第110話 アニマの逆襲


 ラナの話が終わり俺達は唖然としていた。

 ティアは彼女らの壮絶な過去に涙し、ミレーヌは何とも言えない複雑な表情を浮かべていた。


 そして俺とサナエはラナから飛び出した"階層主"という言葉に聞き覚えがあり、彼女らもまたこの世界――――"アンダーワールド"の犠牲者なのだと感じていた。


 その中で唯一理解出来なかったのはラナの隣にいるミシェルと呼ばれる女の子だ。

 彼女の外見からわかる年齢から考えて、この塔の中で生まれ育った世代に間違いない。にも関わらず、何故か彼女は目に涙を溜め、それがこぼれないようにそっと上を向き、ひたすらに『ごめんなさい』と小声で呟いていた。


 ――ミシェル……という子は何なんだ……?

 今の話の中ではまだ生まれてすらないはずだろう?

 それなのに何故、あんなにも申し訳なさそうな顔をしているんだ……?


 俺は思案の末、直接ミシェルに声を掛けようと立ち上がった。それと同時にアニマがおもむろに口を開いた。



「つまり姉上は……妾の計画を止める為にここまでやって来たということじゃな……?」


「そうじゃ……。姉として、階層主として……責任はしっかりと果たすつもりじゃ」


 アニマの問いにラナは真っ直ぐに答えた。するとそれを受けたアニマは唇を噛み締め俯いた後に再度、口を開く。
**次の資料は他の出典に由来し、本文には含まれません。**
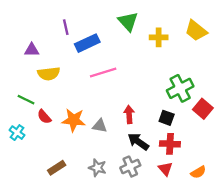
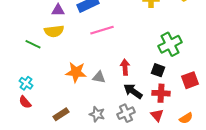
purple triangle: (32, 50) -> (58, 10), moved
green line: (26, 100) -> (33, 44), moved
red square: (203, 109) -> (190, 80), moved, turned 30
red semicircle: (44, 117) -> (25, 102), moved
「全て……姉上の為だというのに……。何故それがわからんのじゃ……」


「妾の為じゃと……? 妾がいつそんな事を頼んだというのじゃ……!?」


「……もう良い。姉上も壊れてしもうた……。それもこれも全部妾達を苦しめた大人達のせいじゃ……!」


「違う……! 壊れてしまったのはお主じゃアニマ! 原因は妾にある。勿論償いもする……。じゃから……! 元に戻ってくれ……アニマ……!!」


 ラナとアニマ。二人の姉妹による口論は互いの義をぶつけ合うだけの虚しいものだった。しかしそれを見ていた俺達の中に、そこへ口を挟もうとする者は誰もいなかった。


 そしてラナが思いの丈を吐き出し、妹の名を叫んだ時――――アニマの顔色が変わる。



「姉上の事を想ってした行動が……姉上には受け入れて貰えない……。何故じゃ……? ――――あぁそうじゃ……。姉上も大人になってしもうたからじゃ……。やはり大人というものはロクでもないのう……」


「アニマ……?」


「……そんな姉上などもういらぬ。妾に逆らう大人もいらぬ……。そうじゃ……初めからこうすれば良かったのじゃ……。ふっ……。ふふふふっ……」


 そう言うとアニマは一層不敵な笑みを浮かべる。それを受け、その場にいた俺達は一気に緊張を走らせる。


「アニマ……? これ以上何をするつもりじゃ……?」


「愚問じゃろうて姉上……。この階層から大人を全員消すのじゃ……。――――【魂操作 幼児化ソウルマジック レベルダウン】」


「…………っ!?」


 ラナは引きつった顔でアニマに問うた。するとアニマはニヤリと笑い、天井に手のひらを向けた。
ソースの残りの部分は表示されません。